Other regions of Europe affected
Greece is particularly vulnerable to wildfires this summer, after a particularly dry winter. June and July were the hottest months since records began in 1960. Giorgos Tsevas, 48, from Polydendri, a village near the front of the fires whose name means “many trees” in Greek, was desperate on Sunday: “Everything is burning. I had two hundred olive trees, they are all gone.” Kostas Lagouvardos, a research director at the Athens Observatory, warned on ERTNews on Sunday that the response to the fires must be swift or the fires would get out of control given the current weather conditions. Scientists warn that fossil fuel emissions are worsening the duration, frequency and intensity of heatwaves around the world.

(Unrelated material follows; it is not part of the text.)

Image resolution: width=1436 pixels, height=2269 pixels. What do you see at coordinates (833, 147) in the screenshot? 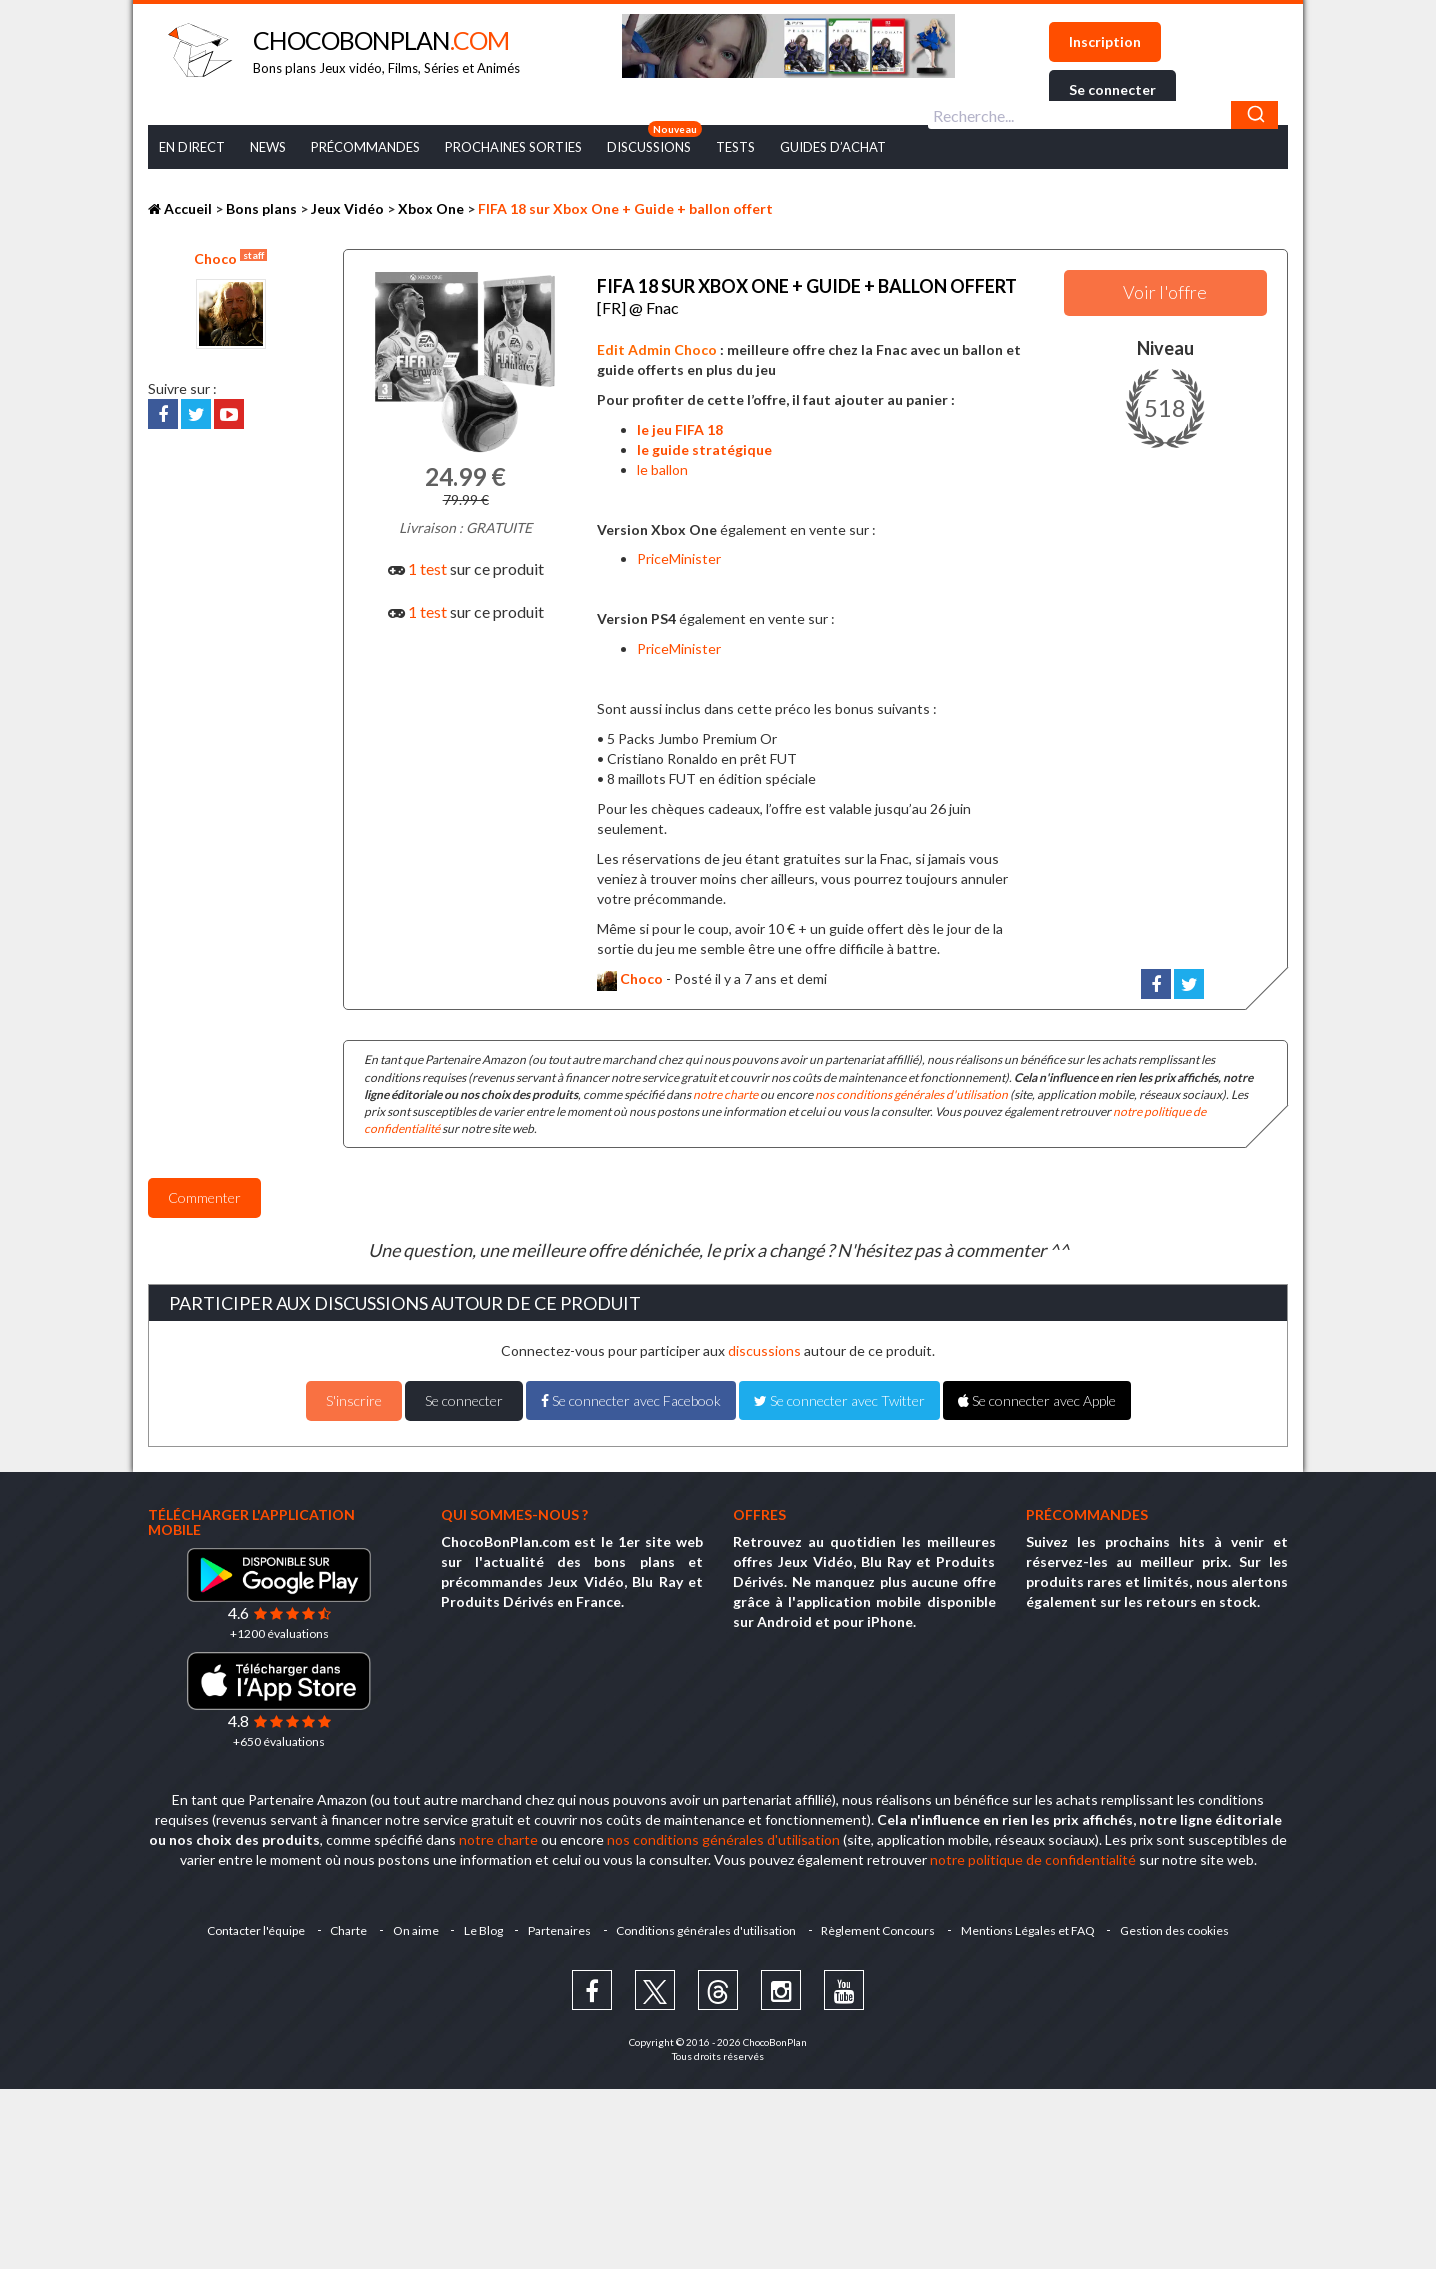 I see `Guides d’achat` at bounding box center [833, 147].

Rising temperatures are leading to a longer wildfire season and an increase in the area burned by wildfires worldwide, according to the UN Intergovernmental Panel on Climate Change. Other parts of Europe are also battling high temperatures this week. In Italy, which is in the grip of one of the worst droughts in 50 years, temperatures are expected to reach 38°C in the shade in Rome on Monday and are unlikely to drop below 36°C this week, with nighttime temperatures struggling to come back down. In the south of the Netherlands, temperatures are expected to range between 32 and 35°C, compounded by high humidity. And in Paris, temperatures are expected to reach 36/38°C.